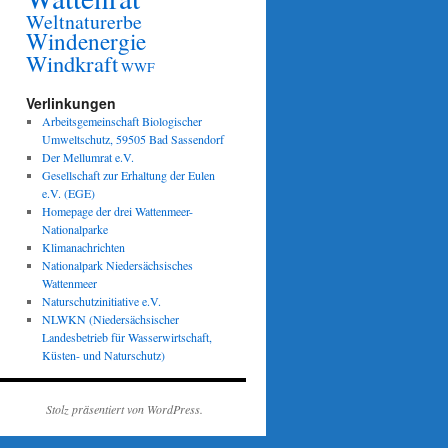
Weltnaturerbe
Windenergie
Windkraft
WWF
Verlinkungen
Arbeitsgemeinschaft Biologischer
Umweltschutz, 59505 Bad Sassendorf
Der Mellumrat e.V.
Gesellschaft zur Erhaltung der Eulen
e.V. (EGE)
Homepage der drei Wattenmeer-
Nationalparke
Klimanachrichten
Nationalpark Niedersächsisches
Wattenmeer
Naturschutzinitiative e.V.
NLWKN (Niedersächsischer
Landesbetrieb für Wasserwirtschaft,
Küsten- und Naturschutz)
Stolz präsentiert von WordPress.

═══

### Exercise:
Throughout the material above, find every line holding "Wattenmeer" and copy it.

### Task solution:
Homepage der drei Wattenmeer-
Wattenmeer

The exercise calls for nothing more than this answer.